Tuesday, 11 August 2015

Burl reviews Tombs of the Blind Dead! (1971)



Hola friends, it’s Burl here with a taste of Iberian horror for you! Yes, I’m here to review the very first installment in the four-film Blind Dead series, Tombs of the Blind Dead! I’d never seen any of these pictures and had always been curious about them; now that I have lived to tell the tale, I can pass on my findings to you!
I knew going in that these were essentially zombie pictures, with the twist being that the zombies are blind! Ha ha, they also ride horses, which I think is a pretty marvelous variation on the theme! They seem to have some kind of an agenda over and above that of the usual zombie, but it remains obscure! Finally, like most zombies these fellows enjoy putting a biting on their victims, but ingestion doesn’t seem to be a part of the program! In other words, these guys don’t bite to eat, they bite for the sheer pleasure of biting! Ha ha!
Well I’ll tell you! I watched the full-length Spanish version of the movie, and I can tell you that there’s a good deal of telenovela about it! It starts with two old school chums, Betty and Virginia, reuniting by chance at a fabulous seaside swimming bath in Lisbon! It seems they used to be very very close with one another, but now Virginia has a muttonchop boyfriend named Roger; or at least he appears to be her boyfriend, though there is much talk about them being “just friends!”
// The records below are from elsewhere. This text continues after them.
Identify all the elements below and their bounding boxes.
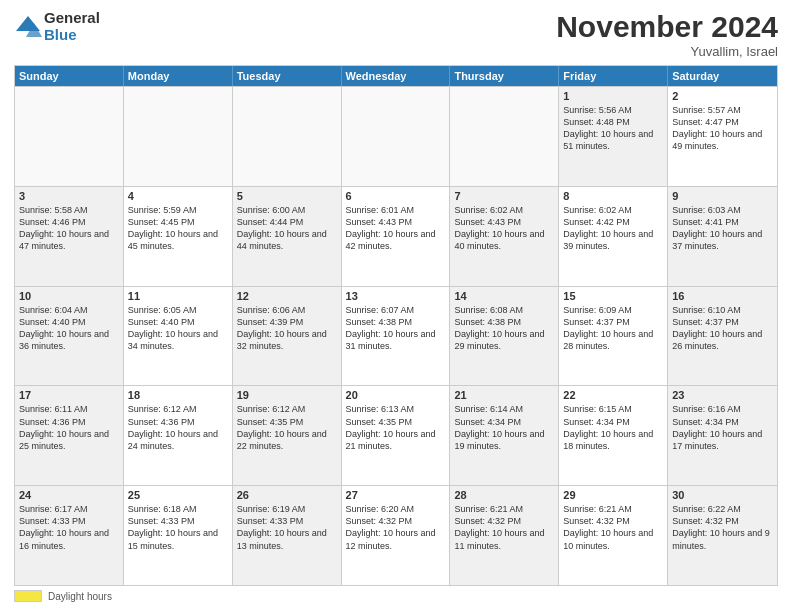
day-number: 29 bbox=[563, 489, 663, 501]
calendar-cell: 27Sunrise: 6:20 AM Sunset: 4:32 PM Dayli… bbox=[342, 486, 451, 585]
calendar-cell: 23Sunrise: 6:16 AM Sunset: 4:34 PM Dayli… bbox=[668, 386, 777, 485]
logo-blue: Blue bbox=[44, 27, 100, 44]
calendar-row: 24Sunrise: 6:17 AM Sunset: 4:33 PM Dayli… bbox=[15, 485, 777, 585]
cell-content: Sunrise: 6:07 AM Sunset: 4:38 PM Dayligh… bbox=[346, 304, 446, 353]
cell-content: Sunrise: 6:21 AM Sunset: 4:32 PM Dayligh… bbox=[563, 503, 663, 552]
calendar-cell: 26Sunrise: 6:19 AM Sunset: 4:33 PM Dayli… bbox=[233, 486, 342, 585]
calendar-cell: 4Sunrise: 5:59 AM Sunset: 4:45 PM Daylig… bbox=[124, 187, 233, 286]
location: Yuvallim, Israel bbox=[556, 44, 778, 59]
day-number: 3 bbox=[19, 190, 119, 202]
calendar-cell: 6Sunrise: 6:01 AM Sunset: 4:43 PM Daylig… bbox=[342, 187, 451, 286]
month-title: November 2024 bbox=[556, 10, 778, 44]
cell-content: Sunrise: 6:19 AM Sunset: 4:33 PM Dayligh… bbox=[237, 503, 337, 552]
cell-content: Sunrise: 6:06 AM Sunset: 4:39 PM Dayligh… bbox=[237, 304, 337, 353]
calendar-cell: 1Sunrise: 5:56 AM Sunset: 4:48 PM Daylig… bbox=[559, 87, 668, 186]
day-number: 6 bbox=[346, 190, 446, 202]
calendar-cell: 5Sunrise: 6:00 AM Sunset: 4:44 PM Daylig… bbox=[233, 187, 342, 286]
calendar-cell: 9Sunrise: 6:03 AM Sunset: 4:41 PM Daylig… bbox=[668, 187, 777, 286]
calendar-row: 1Sunrise: 5:56 AM Sunset: 4:48 PM Daylig… bbox=[15, 86, 777, 186]
cell-content: Sunrise: 5:58 AM Sunset: 4:46 PM Dayligh… bbox=[19, 204, 119, 253]
daylight-swatch bbox=[14, 590, 42, 602]
day-number: 30 bbox=[672, 489, 773, 501]
cell-content: Sunrise: 5:59 AM Sunset: 4:45 PM Dayligh… bbox=[128, 204, 228, 253]
cell-content: Sunrise: 6:00 AM Sunset: 4:44 PM Dayligh… bbox=[237, 204, 337, 253]
calendar-header-cell: Monday bbox=[124, 66, 233, 86]
day-number: 10 bbox=[19, 290, 119, 302]
calendar-cell bbox=[450, 87, 559, 186]
cell-content: Sunrise: 6:12 AM Sunset: 4:36 PM Dayligh… bbox=[128, 403, 228, 452]
calendar-cell bbox=[342, 87, 451, 186]
daylight-label: Daylight hours bbox=[48, 591, 112, 602]
calendar-cell: 18Sunrise: 6:12 AM Sunset: 4:36 PM Dayli… bbox=[124, 386, 233, 485]
logo-icon bbox=[14, 13, 42, 41]
calendar-cell: 11Sunrise: 6:05 AM Sunset: 4:40 PM Dayli… bbox=[124, 287, 233, 386]
day-number: 2 bbox=[672, 90, 773, 102]
day-number: 21 bbox=[454, 389, 554, 401]
cell-content: Sunrise: 6:03 AM Sunset: 4:41 PM Dayligh… bbox=[672, 204, 773, 253]
calendar-cell: 25Sunrise: 6:18 AM Sunset: 4:33 PM Dayli… bbox=[124, 486, 233, 585]
calendar-cell: 17Sunrise: 6:11 AM Sunset: 4:36 PM Dayli… bbox=[15, 386, 124, 485]
cell-content: Sunrise: 6:13 AM Sunset: 4:35 PM Dayligh… bbox=[346, 403, 446, 452]
cell-content: Sunrise: 6:08 AM Sunset: 4:38 PM Dayligh… bbox=[454, 304, 554, 353]
calendar-cell: 2Sunrise: 5:57 AM Sunset: 4:47 PM Daylig… bbox=[668, 87, 777, 186]
cell-content: Sunrise: 6:18 AM Sunset: 4:33 PM Dayligh… bbox=[128, 503, 228, 552]
calendar-cell bbox=[15, 87, 124, 186]
day-number: 5 bbox=[237, 190, 337, 202]
day-number: 17 bbox=[19, 389, 119, 401]
calendar: SundayMondayTuesdayWednesdayThursdayFrid… bbox=[14, 65, 778, 586]
cell-content: Sunrise: 5:56 AM Sunset: 4:48 PM Dayligh… bbox=[563, 104, 663, 153]
calendar-cell: 28Sunrise: 6:21 AM Sunset: 4:32 PM Dayli… bbox=[450, 486, 559, 585]
calendar-cell: 30Sunrise: 6:22 AM Sunset: 4:32 PM Dayli… bbox=[668, 486, 777, 585]
cell-content: Sunrise: 6:20 AM Sunset: 4:32 PM Dayligh… bbox=[346, 503, 446, 552]
cell-content: Sunrise: 6:22 AM Sunset: 4:32 PM Dayligh… bbox=[672, 503, 773, 552]
calendar-row: 10Sunrise: 6:04 AM Sunset: 4:40 PM Dayli… bbox=[15, 286, 777, 386]
day-number: 1 bbox=[563, 90, 663, 102]
calendar-header-cell: Tuesday bbox=[233, 66, 342, 86]
day-number: 26 bbox=[237, 489, 337, 501]
day-number: 24 bbox=[19, 489, 119, 501]
cell-content: Sunrise: 6:04 AM Sunset: 4:40 PM Dayligh… bbox=[19, 304, 119, 353]
logo: General Blue bbox=[14, 10, 100, 43]
day-number: 7 bbox=[454, 190, 554, 202]
day-number: 28 bbox=[454, 489, 554, 501]
calendar-header: SundayMondayTuesdayWednesdayThursdayFrid… bbox=[15, 66, 777, 86]
calendar-cell: 19Sunrise: 6:12 AM Sunset: 4:35 PM Dayli… bbox=[233, 386, 342, 485]
logo-general: General bbox=[44, 10, 100, 27]
calendar-cell: 22Sunrise: 6:15 AM Sunset: 4:34 PM Dayli… bbox=[559, 386, 668, 485]
footer: Daylight hours bbox=[14, 590, 778, 602]
day-number: 27 bbox=[346, 489, 446, 501]
cell-content: Sunrise: 6:12 AM Sunset: 4:35 PM Dayligh… bbox=[237, 403, 337, 452]
header: General Blue November 2024 Yuvallim, Isr… bbox=[14, 10, 778, 59]
calendar-cell: 12Sunrise: 6:06 AM Sunset: 4:39 PM Dayli… bbox=[233, 287, 342, 386]
day-number: 16 bbox=[672, 290, 773, 302]
calendar-header-cell: Sunday bbox=[15, 66, 124, 86]
day-number: 20 bbox=[346, 389, 446, 401]
calendar-cell: 20Sunrise: 6:13 AM Sunset: 4:35 PM Dayli… bbox=[342, 386, 451, 485]
calendar-cell: 8Sunrise: 6:02 AM Sunset: 4:42 PM Daylig… bbox=[559, 187, 668, 286]
day-number: 11 bbox=[128, 290, 228, 302]
day-number: 25 bbox=[128, 489, 228, 501]
day-number: 23 bbox=[672, 389, 773, 401]
calendar-body: 1Sunrise: 5:56 AM Sunset: 4:48 PM Daylig… bbox=[15, 86, 777, 585]
day-number: 4 bbox=[128, 190, 228, 202]
day-number: 19 bbox=[237, 389, 337, 401]
day-number: 12 bbox=[237, 290, 337, 302]
calendar-cell: 14Sunrise: 6:08 AM Sunset: 4:38 PM Dayli… bbox=[450, 287, 559, 386]
calendar-cell: 29Sunrise: 6:21 AM Sunset: 4:32 PM Dayli… bbox=[559, 486, 668, 585]
calendar-cell: 13Sunrise: 6:07 AM Sunset: 4:38 PM Dayli… bbox=[342, 287, 451, 386]
calendar-row: 17Sunrise: 6:11 AM Sunset: 4:36 PM Dayli… bbox=[15, 385, 777, 485]
cell-content: Sunrise: 6:01 AM Sunset: 4:43 PM Dayligh… bbox=[346, 204, 446, 253]
day-number: 14 bbox=[454, 290, 554, 302]
calendar-cell: 3Sunrise: 5:58 AM Sunset: 4:46 PM Daylig… bbox=[15, 187, 124, 286]
day-number: 9 bbox=[672, 190, 773, 202]
calendar-header-cell: Thursday bbox=[450, 66, 559, 86]
cell-content: Sunrise: 6:16 AM Sunset: 4:34 PM Dayligh… bbox=[672, 403, 773, 452]
calendar-cell: 24Sunrise: 6:17 AM Sunset: 4:33 PM Dayli… bbox=[15, 486, 124, 585]
day-number: 13 bbox=[346, 290, 446, 302]
page: General Blue November 2024 Yuvallim, Isr… bbox=[0, 0, 792, 612]
cell-content: Sunrise: 6:02 AM Sunset: 4:42 PM Dayligh… bbox=[563, 204, 663, 253]
calendar-header-cell: Wednesday bbox=[342, 66, 451, 86]
title-block: November 2024 Yuvallim, Israel bbox=[556, 10, 778, 59]
day-number: 8 bbox=[563, 190, 663, 202]
cell-content: Sunrise: 6:21 AM Sunset: 4:32 PM Dayligh… bbox=[454, 503, 554, 552]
Anyway, all of them end up on the world’s slowest-moving train, and Virginia ends up jumping off and walking to an abandoned medieval town with a lot of its real estate occupied by graveyards! Ha ha! Virginia beds down for the night, but bearded, skeletal monk zombies pop up from their tombs, chase poor Virginia around and put a dreadful biting on her!
She herself is briefly zombified, until a conflagration in a mannequin factory that is; and then the rest of the characters, along with a couple of new ones, end up back in the town; zombie monks; bitings and choppings; Betty is chased back to that slowbones little train, and after an eternity of trying to get her onto the darn choo choo, the old beardos climb on too and put pokings and bitings on everyone! Ha ha, and there’s a definite feeling of apocalypto at the end, as so often in European zombie movies!
The soap opera drags it down a bit, but the zombies are great, and actually pretty scary! They ride horses who can only run in slow motion, and that works pretty well too, even if it looks a bit silly when Betty’s riding one, as she briefly does! It gets a bit rapey, unfortunately, so that interrupted my enjoyment! But there was enjoyment, plenty of it, right from the great swimming pool seen at the beginning! I give Tombs of the Blind Dead two and a half flaming backsides!